GENERAL MLADIC’S BELGRADE CONNECTIONS




Retired VJ general Djordje Curcin is testifying about Ratko Mladic’s stay in the VJ military resorts in Rajac and Stragari. Curcin has also described Mladic’s meetings with the chief of the VJ General Staff Momcilo Perisic

Đorđe Ćurčin, svjedok na suđenju Momčilu PerišićuĐorđe Ćurčin, svjedok na suđenju Momčilu Perišiću

Through the evidence of retired VJ general Djordje Curcin, the prosecution wants to prove that Momcilo Perisic, former chief of the VJ General Staff, provided logistic support to the commander of the VRS Main Staff Ratko Mladic even after the war ended. At the request of the prosecution, the Trial Chamber issued a subpoena to compel the former operative in the VJ’s First Army to come to The Hague and testify.

Most of Curcin’s evidence focused on his ties with Mladic; they met for the first time ’32 years ago at the Command Staff Academy’. As time went by, they became ‘buddies and family friends’, the witness said. They continued to see each other until Slobodan Milosevic was arrested and until the law on cooperation with the Tribunal was passed in 2002, the witness said. Mladic told him them that they would not meet again for security reasons. According to lead counsel for the prosecution Mark Harmon, the prosecution ‘believes that Curcin took part in sheltering Mladic’; he was called to give a statement before a Belgrade court in the case against Mladic’s henchmen.

Curcin met with Mladic in the VJ facilities in Rajac and Stragari. The first time, in July 1997, Mladic stayed about a month in the VJ resort in Rajac. He had a cook, a waiter and a driver and ‘several guys in the VJ uniforms’ as his security detail. Apart from Curcin, general Perisic also met with Mladic on Rajac in the second half of July 1997. Perisic and Mladic, the witness recounted, ‘played chess, or maybe some table tennis’, had lunch and then the chief of General Staff returned to Belgrade. In early autumn of 1997 Perisic met with Mladic in the military resort Stragari. As the witness put it, then they also ‘took walks, played chess, cards and table tennis, had lunch and went for another walk’.

At that time he was not aware of the Tribunal’s indictment, Curcin contends. However, the witness ‘gave fatherly advice’ to everybody in touch with Mladic not to spread stories of Mladic’s whereabouts. ‘A lot of people loved Mladic, but there were those, renegades from foreign security services, who were roaming the country looking for Mladic in order to hand him over for money’, Curcin said.

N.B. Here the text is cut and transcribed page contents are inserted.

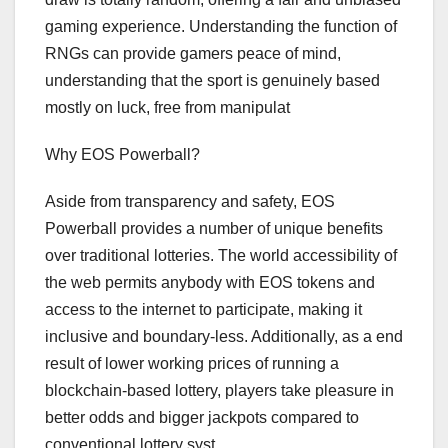
gaming experience. Understanding the function of
RNGs can provide gamers peace of mind,
understanding that the sport is genuinely based
mostly on luck, free from manipulat
Why EOS Powerball?
Aside from transparency and safety, EOS
Powerball provides a number of unique benefits
over traditional lotteries. The world accessibility of
the web permits anybody with EOS tokens and
access to the internet to participate, making it
inclusive and boundary-less. Additionally, as a end
result of lower working prices of running a
blockchain-based lottery, players take pleasure in
better odds and bigger jackpots compared to
conventional lottery syst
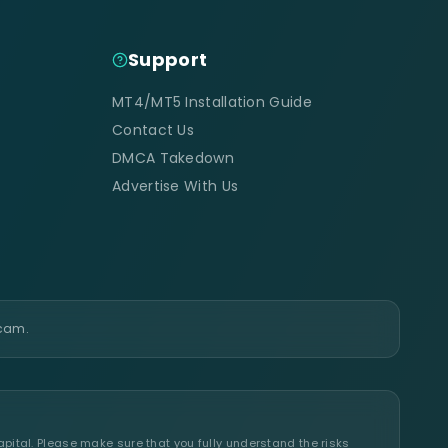
Support
MT4/MT5 Installation Guide
Contact Us
DMCA Takedown
Advertise With Us
scam.
apital. Please make sure that you fully understand the risks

When he was cross-examined by Perisic’s defense counsel, Curcin said that he met with Mladic ‘always privately, never officially’. According to the witness, the VJ and the VRS were ‘two separate armies’; the former commander of the VRS Main Staff got his benefits from the VJ: he underwent medical treatment in Belgrade, got his salary through ‘the defense ministry accounts’. Mladic’s security was most likely paid by the defense ministry, the witness added.

Those answers led Judge Picard to try and confirm if it was ‘usual for one army to pay the personnel of another army’. Mladic got his salary through the defense ministry financial department, Curcin replied, noting that he didn’t know who transferred the money to them. The judge then asked the witness if it was ‘usual for soldiers in VJ uniforms, who were not VJ personnel, to stay in the VJ resorts and for it not to surprise anybody’. In Curcin’s words, ‘they would be more surprised if they saw other uniforms’; in this way they ‘kept a low profile’. This was important, the witness contended, because otherwise, ‘the dogs of war would come to kill, arrest and take Mladic away’.

When Judge David asked him if he would have revealed Mladic’s whereabouts had he been ordered to, Curcin said, ‘no, never, at any cost’. ‘I was a pensioner, and Mladic was my friend’, he said.